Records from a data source

▬▬▬

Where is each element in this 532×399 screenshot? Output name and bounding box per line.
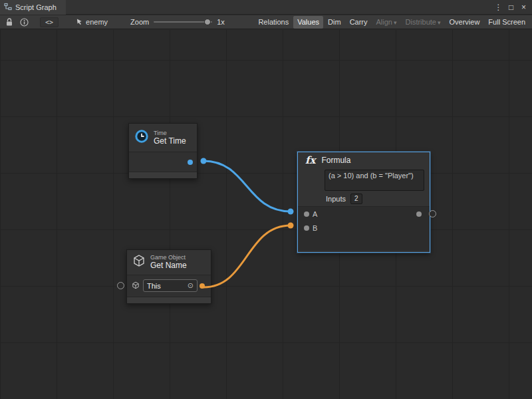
zoom-value: 1x xyxy=(217,18,225,26)
toolbar-button-fullscreen[interactable]: Full Screen xyxy=(484,16,529,29)
node-title: Formula xyxy=(321,156,350,165)
tab-title: Script Graph xyxy=(15,3,57,11)
zoom-label: Zoom xyxy=(130,18,149,26)
target-object-field[interactable]: This ⊙ xyxy=(143,279,198,292)
node-title: Get Time xyxy=(154,136,186,146)
node-footer xyxy=(127,297,211,303)
inputs-label: Inputs xyxy=(326,195,346,203)
chevron-down-icon: ▾ xyxy=(394,19,397,26)
node-get-time[interactable]: Time Get Time xyxy=(128,123,198,179)
node-formula[interactable]: fx Formula (a > 10) and (b = "Player") I… xyxy=(297,152,430,253)
port-row-b: B xyxy=(298,221,430,235)
node-category: Game Object xyxy=(150,254,187,261)
target-object-value: This xyxy=(147,282,161,290)
info-icon[interactable] xyxy=(17,15,32,29)
port-row-a: A xyxy=(298,207,430,221)
script-graph-window: Script Graph ⋮ □ × <> xyxy=(0,0,532,399)
graph-target-label: enemy xyxy=(86,18,108,26)
script-graph-icon xyxy=(4,3,12,12)
zoom-slider[interactable] xyxy=(154,21,212,23)
output-port-outer-circle[interactable] xyxy=(429,210,436,217)
toolbar-button-dim[interactable]: Dim xyxy=(324,16,345,29)
maximize-icon[interactable]: □ xyxy=(505,1,517,13)
cube-icon-small xyxy=(132,280,140,292)
distribute-label: Distribute xyxy=(406,18,436,26)
title-bar: Script Graph ⋮ □ × xyxy=(0,0,532,15)
object-picker-icon[interactable]: ⊙ xyxy=(188,281,194,290)
menu-icon[interactable]: ⋮ xyxy=(493,1,504,13)
toolbar-button-values[interactable]: Values xyxy=(293,16,323,29)
formula-expression-input[interactable]: (a > 10) and (b = "Player") xyxy=(325,170,424,191)
zoom-control: Zoom 1x xyxy=(130,18,225,26)
inputs-count-field[interactable]: 2 xyxy=(350,194,362,204)
toolbar-button-align[interactable]: Align▾ xyxy=(372,16,401,29)
node-footer xyxy=(129,172,197,178)
cube-icon xyxy=(132,254,146,270)
node-get-name[interactable]: Game Object Get Name This ⊙ xyxy=(126,249,211,304)
toolbar-buttons: Relations Values Dim Carry Align▾ Distri… xyxy=(254,16,530,29)
window-controls: ⋮ □ × xyxy=(493,1,532,13)
toolbar-button-relations[interactable]: Relations xyxy=(254,16,293,29)
pointer-icon xyxy=(76,18,83,27)
port-label-b: B xyxy=(313,224,317,232)
ports-area: A B xyxy=(298,206,430,251)
toolbar-button-carry[interactable]: Carry xyxy=(346,16,372,29)
toolbar-button-distribute[interactable]: Distribute▾ xyxy=(402,16,445,29)
node-header: fx Formula xyxy=(298,152,430,168)
graph-canvas[interactable] xyxy=(0,30,532,399)
close-icon[interactable]: × xyxy=(518,1,529,13)
output-port[interactable] xyxy=(188,160,193,165)
port-label-a: A xyxy=(313,210,317,218)
node-title: Get Name xyxy=(150,261,187,270)
code-view-button[interactable]: <> xyxy=(40,17,59,27)
node-header: Time Get Time xyxy=(129,124,197,152)
toolbar-button-overview[interactable]: Overview xyxy=(446,16,484,29)
tab-script-graph[interactable]: Script Graph xyxy=(0,0,66,15)
output-port[interactable] xyxy=(200,283,205,289)
node-header: Game Object Get Name xyxy=(127,250,211,275)
output-port[interactable] xyxy=(416,211,422,217)
node-body xyxy=(129,152,197,172)
node-body: This ⊙ xyxy=(127,275,211,297)
graph-toolbar: <> enemy Zoom 1x Relations Values Dim Ca… xyxy=(0,15,532,29)
graph-target[interactable]: enemy xyxy=(76,18,108,27)
clock-icon xyxy=(134,129,149,146)
input-port-b[interactable] xyxy=(304,225,309,231)
align-label: Align xyxy=(376,18,392,26)
formula-icon: fx xyxy=(305,154,315,166)
node-category: Time xyxy=(154,130,186,136)
input-port-a[interactable] xyxy=(304,211,309,217)
zoom-slider-handle[interactable] xyxy=(204,19,211,25)
chevron-down-icon: ▾ xyxy=(438,19,441,26)
lock-icon[interactable] xyxy=(2,15,17,29)
inputs-row: Inputs 2 xyxy=(326,194,424,203)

▬▬▬

* **ACTIVITY**
Without the pictures, copy all of the entries exactly as they appear.

* **RESPONSE FOR THIS EXERCISE**
Where is each element in this 532×399 screenshot? Output name and bounding box per line.
zoom-value: 1x xyxy=(217,18,225,26)
toolbar-button-fullscreen[interactable]: Full Screen xyxy=(484,16,529,29)
node-title: Formula xyxy=(321,156,350,165)
tab-title: Script Graph xyxy=(15,3,57,11)
zoom-label: Zoom xyxy=(130,18,149,26)
target-object-field[interactable]: This ⊙ xyxy=(143,279,198,292)
node-title: Get Time xyxy=(154,136,186,146)
node-footer xyxy=(127,297,211,303)
inputs-label: Inputs xyxy=(326,195,346,203)
chevron-down-icon: ▾ xyxy=(394,19,397,26)
node-get-time[interactable]: Time Get Time xyxy=(128,123,198,179)
node-formula[interactable]: fx Formula (a > 10) and (b = "Player") I… xyxy=(297,152,430,253)
port-row-b: B xyxy=(298,221,430,235)
node-category: Game Object xyxy=(150,254,187,261)
target-object-value: This xyxy=(147,282,161,290)
info-icon[interactable] xyxy=(17,15,32,29)
port-row-a: A xyxy=(298,207,430,221)
script-graph-window: Script Graph ⋮ □ × <> xyxy=(0,0,532,399)
graph-target-label: enemy xyxy=(86,18,108,26)
script-graph-icon xyxy=(4,3,12,12)
zoom-slider[interactable] xyxy=(154,21,212,23)
output-port-outer-circle[interactable] xyxy=(429,210,436,217)
toolbar-button-dim[interactable]: Dim xyxy=(324,16,345,29)
maximize-icon[interactable]: □ xyxy=(505,1,517,13)
cube-icon-small xyxy=(132,280,140,292)
distribute-label: Distribute xyxy=(406,18,436,26)
title-bar: Script Graph ⋮ □ × xyxy=(0,0,532,15)
object-picker-icon[interactable]: ⊙ xyxy=(188,281,194,290)
menu-icon[interactable]: ⋮ xyxy=(493,1,504,13)
toolbar-button-values[interactable]: Values xyxy=(293,16,323,29)
formula-expression-input[interactable]: (a > 10) and (b = "Player") xyxy=(325,170,424,191)
zoom-control: Zoom 1x xyxy=(130,18,225,26)
inputs-count-field[interactable]: 2 xyxy=(350,194,362,204)
toolbar-button-align[interactable]: Align▾ xyxy=(372,16,401,29)
node-footer xyxy=(129,172,197,178)
cube-icon xyxy=(132,254,146,270)
node-get-name[interactable]: Game Object Get Name This ⊙ xyxy=(126,249,211,304)
toolbar-buttons: Relations Values Dim Carry Align▾ Distri… xyxy=(254,16,530,29)
window-controls: ⋮ □ × xyxy=(493,1,532,13)
toolbar-button-relations[interactable]: Relations xyxy=(254,16,293,29)
pointer-icon xyxy=(76,18,83,27)
port-label-b: B xyxy=(313,224,317,232)
ports-area: A B xyxy=(298,206,430,251)
toolbar-button-carry[interactable]: Carry xyxy=(346,16,372,29)
toolbar-button-distribute[interactable]: Distribute▾ xyxy=(402,16,445,29)
node-header: fx Formula xyxy=(298,152,430,168)
graph-canvas[interactable] xyxy=(0,30,532,399)
close-icon[interactable]: × xyxy=(518,1,529,13)
output-port[interactable] xyxy=(188,160,193,165)
port-label-a: A xyxy=(313,210,317,218)
node-title: Get Name xyxy=(150,261,187,270)
code-view-button[interactable]: <> xyxy=(40,17,59,27)
node-header: Time Get Time xyxy=(129,124,197,152)
toolbar-button-overview[interactable]: Overview xyxy=(446,16,484,29)
tab-script-graph[interactable]: Script Graph xyxy=(0,0,66,15)
output-port[interactable] xyxy=(200,283,205,289)
node-header: Game Object Get Name xyxy=(127,250,211,275)
output-port[interactable] xyxy=(416,211,422,217)
node-body xyxy=(129,152,197,172)
node-body: This ⊙ xyxy=(127,275,211,297)
graph-toolbar: <> enemy Zoom 1x Relations Values Dim Ca… xyxy=(0,15,532,29)
graph-target[interactable]: enemy xyxy=(76,18,108,27)
clock-icon xyxy=(134,129,149,146)
input-port-b[interactable] xyxy=(304,225,309,231)
align-label: Align xyxy=(376,18,392,26)
formula-icon: fx xyxy=(305,154,315,166)
node-category: Time xyxy=(154,130,186,136)
input-port-a[interactable] xyxy=(304,211,309,217)
zoom-slider-handle[interactable] xyxy=(204,19,211,25)
chevron-down-icon: ▾ xyxy=(438,19,441,26)
lock-icon[interactable] xyxy=(2,15,17,29)
inputs-row: Inputs 2 xyxy=(326,194,424,203)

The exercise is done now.